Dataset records
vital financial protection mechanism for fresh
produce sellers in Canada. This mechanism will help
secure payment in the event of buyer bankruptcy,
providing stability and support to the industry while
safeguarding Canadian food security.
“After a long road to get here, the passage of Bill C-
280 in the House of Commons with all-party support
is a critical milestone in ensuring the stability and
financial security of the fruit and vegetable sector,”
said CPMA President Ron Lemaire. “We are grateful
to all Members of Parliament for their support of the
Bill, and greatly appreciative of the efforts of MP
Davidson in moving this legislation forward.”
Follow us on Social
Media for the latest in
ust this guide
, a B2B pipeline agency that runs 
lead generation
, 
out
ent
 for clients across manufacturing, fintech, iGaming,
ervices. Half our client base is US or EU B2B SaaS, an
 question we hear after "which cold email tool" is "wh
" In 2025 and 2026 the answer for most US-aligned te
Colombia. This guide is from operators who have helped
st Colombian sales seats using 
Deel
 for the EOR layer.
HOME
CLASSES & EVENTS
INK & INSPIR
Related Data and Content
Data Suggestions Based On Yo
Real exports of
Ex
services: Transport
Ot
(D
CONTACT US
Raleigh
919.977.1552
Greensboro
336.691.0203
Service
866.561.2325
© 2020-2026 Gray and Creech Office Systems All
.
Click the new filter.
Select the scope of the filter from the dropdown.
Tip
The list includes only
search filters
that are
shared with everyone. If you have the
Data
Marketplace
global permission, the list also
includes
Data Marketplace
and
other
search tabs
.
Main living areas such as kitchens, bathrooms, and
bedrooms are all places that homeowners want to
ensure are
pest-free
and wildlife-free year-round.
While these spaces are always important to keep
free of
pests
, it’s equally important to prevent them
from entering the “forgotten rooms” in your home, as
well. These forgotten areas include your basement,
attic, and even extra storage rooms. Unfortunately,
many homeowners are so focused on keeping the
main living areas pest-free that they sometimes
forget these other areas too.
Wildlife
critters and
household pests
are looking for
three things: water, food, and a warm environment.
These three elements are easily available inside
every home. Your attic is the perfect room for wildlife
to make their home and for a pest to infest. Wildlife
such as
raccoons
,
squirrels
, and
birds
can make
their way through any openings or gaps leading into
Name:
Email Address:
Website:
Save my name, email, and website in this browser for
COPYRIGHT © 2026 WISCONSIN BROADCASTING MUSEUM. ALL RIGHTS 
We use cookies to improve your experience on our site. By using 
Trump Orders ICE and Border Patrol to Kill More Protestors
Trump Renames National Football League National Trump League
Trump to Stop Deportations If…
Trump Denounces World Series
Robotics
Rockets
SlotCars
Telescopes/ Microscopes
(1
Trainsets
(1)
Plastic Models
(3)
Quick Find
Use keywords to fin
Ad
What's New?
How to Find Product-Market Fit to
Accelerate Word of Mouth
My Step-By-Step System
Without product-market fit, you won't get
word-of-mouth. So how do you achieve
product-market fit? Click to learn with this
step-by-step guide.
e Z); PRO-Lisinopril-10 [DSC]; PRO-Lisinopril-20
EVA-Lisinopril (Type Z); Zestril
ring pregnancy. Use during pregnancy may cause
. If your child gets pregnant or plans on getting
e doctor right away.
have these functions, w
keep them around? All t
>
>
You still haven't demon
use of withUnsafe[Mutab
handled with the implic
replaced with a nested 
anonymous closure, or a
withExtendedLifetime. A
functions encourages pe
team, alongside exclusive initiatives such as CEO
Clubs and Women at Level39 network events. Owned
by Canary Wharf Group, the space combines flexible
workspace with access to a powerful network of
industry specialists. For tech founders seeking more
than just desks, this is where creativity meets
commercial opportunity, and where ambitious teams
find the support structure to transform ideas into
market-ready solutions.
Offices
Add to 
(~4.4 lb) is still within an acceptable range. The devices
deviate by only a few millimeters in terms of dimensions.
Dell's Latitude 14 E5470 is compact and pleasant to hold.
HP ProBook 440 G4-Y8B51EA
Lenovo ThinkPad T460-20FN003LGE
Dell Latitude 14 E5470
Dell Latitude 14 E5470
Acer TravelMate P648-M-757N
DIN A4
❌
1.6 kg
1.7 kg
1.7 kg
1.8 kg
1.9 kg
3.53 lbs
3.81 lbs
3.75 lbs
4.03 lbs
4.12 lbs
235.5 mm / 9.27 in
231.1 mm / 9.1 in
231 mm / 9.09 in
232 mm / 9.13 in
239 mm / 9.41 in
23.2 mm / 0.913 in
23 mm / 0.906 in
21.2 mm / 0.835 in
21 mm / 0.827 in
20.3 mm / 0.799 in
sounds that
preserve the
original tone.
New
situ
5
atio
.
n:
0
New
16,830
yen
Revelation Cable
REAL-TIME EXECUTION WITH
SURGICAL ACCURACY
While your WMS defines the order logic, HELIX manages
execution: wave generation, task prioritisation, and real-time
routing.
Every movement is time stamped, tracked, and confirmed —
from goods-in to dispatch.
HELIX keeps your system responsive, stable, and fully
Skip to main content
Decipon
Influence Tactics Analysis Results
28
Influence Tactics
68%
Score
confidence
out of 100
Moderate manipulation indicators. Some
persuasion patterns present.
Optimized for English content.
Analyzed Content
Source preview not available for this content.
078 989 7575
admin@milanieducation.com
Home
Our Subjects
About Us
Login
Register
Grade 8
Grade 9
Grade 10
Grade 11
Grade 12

* _Task goal_:
Which lines of the records hold the string "guide"? Copy each one.

* _Solution to the exercise_:
ust this guide
Colombia. This guide is from operators who have helped
step-by-step guide.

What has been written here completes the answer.